Figure 12. A screenshot of the "solvers" table in the unified Excel workbook file. Note that female contributors are highlighted in red. The columns, from left to right, show the Excel row number, the ET problem number, the solver's first name, solver's unique ID, solver's display name, ET volume number and date, and problem type.

Unfortunately, in moving data from Tattersall’s files to the single Excel file, data could rarely be copied and pasted directly due to formatting issues. Author names had to be copied with Tattersall’s original formatting intact, since he had color-coded some names to indicate gender, language, or a pseudonym. But there was no easy way to copy data in bulk while also ensuring that color codes and other formatting features were retained. Another issue arose in later stages of computer coding, when Tupone and Filanowski dealt with the formatting of dates. The SQL code underlying the database required all publication dates to include a day, not just a month and a year. However, the ET was published monthly, without a day of the month stamped on the cover. The solution to this problem remains a work in progress. Currently, the database displays “01” for the day in most publication dates, until a satisfactory workaround can be implemented.

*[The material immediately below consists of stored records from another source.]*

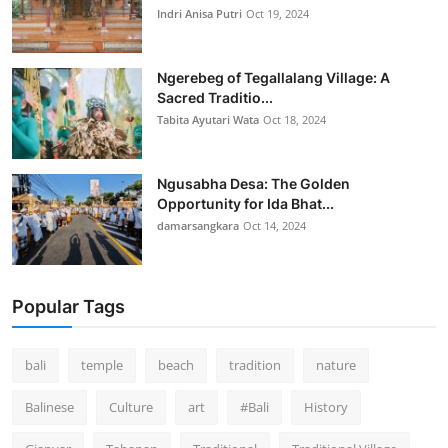
Indri Anisa Putri
Oct 19, 2024
Ngerebeg of Tegallalang Village: A
Sacred Traditio...
Tabita Ayutari Wata
Oct 18, 2024
Ngusabha Desa: The Golden
Opportunity for Ida Bhat...
damarsangkara
Oct 14, 2024
Popular Tags
bali
temple
beach
tradition
nature
Balinese
Culture
art
#Bali
History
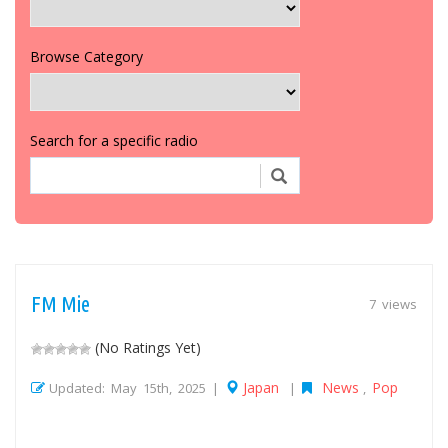
Browse Category
Search for a specific radio
FM Mie
7 views
(No Ratings Yet)
Japan
News
Pop
Updated: May 15th, 2025 |
|
,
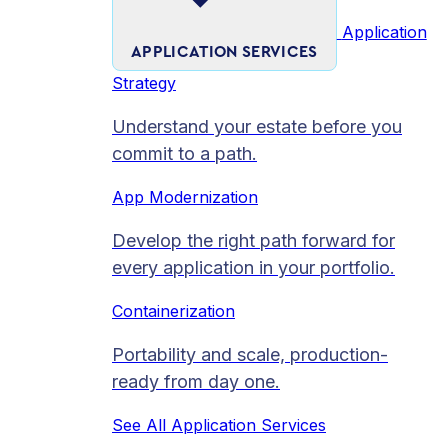
Application
APPLICATION SERVICES
Strategy
Understand your estate before you
commit to a path.
App Modernization
Develop the right path forward for
every application in your portfolio.
Containerization
Portability and scale, production-
ready from day one.
See All Application Services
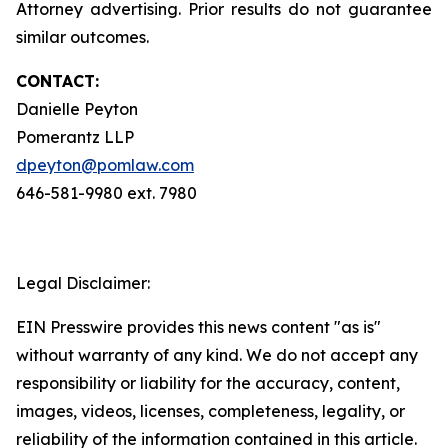
Attorney advertising. Prior results do not guarantee
similar outcomes.
CONTACT:
Danielle Peyton
Pomerantz LLP
dpeyton@pomlaw.com
646-581-9980 ext. 7980
Legal Disclaimer:
EIN Presswire provides this news content "as is"
without warranty of any kind. We do not accept any
responsibility or liability for the accuracy, content,
images, videos, licenses, completeness, legality, or
reliability of the information contained in this article.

The most serious formatting issue involved names. Individual names needed to share a consistent spelling across all tables in which they appear, including solvers, proposers, and authors. The database team wanted to ensure that different spellings and/or forms of the same name were associated with the singular person who was known by those multiple forms. In the original data set, for example, one particular author was alternately referred to as “J.W. Sharpe” and “James William Sharpe.” Several authors had titles such as “General” or “Prince” printed before their names in some issues of ET but not in others. A few authors were credited as “Dr.” in one issue but “Prof.” in another. To avoid causing the database to dissociate data that should be linked, Despeaux directed that an additional column be added to the proposers, solvers, and authors tables. The additional column gave every author a unique identifier, typically the author’s last name followed by an underscore and a numeral. By this method, every author received both a “display name” and a “unique ID.” For example, one author who was variously credited as “A. Morel” or “Prof. Morel” was given the unique identifier “Morel.” The database would show the “display name” to the end user, while referencing the “unique ID” on the database’s back-end. The inclusion of a unique identifier also resolved confusion over different authors with the same last name. For example, author J.L. Jenkins has the identifier “Jenkins,” J.S. Jenkins has “Jenkins_2,” Morgan Jenkins has “Jenkins_4,” and so on. In the end, most formatting issues were resolved satisfactorily, and the team achieved the goal of a smoothly functioning ET database.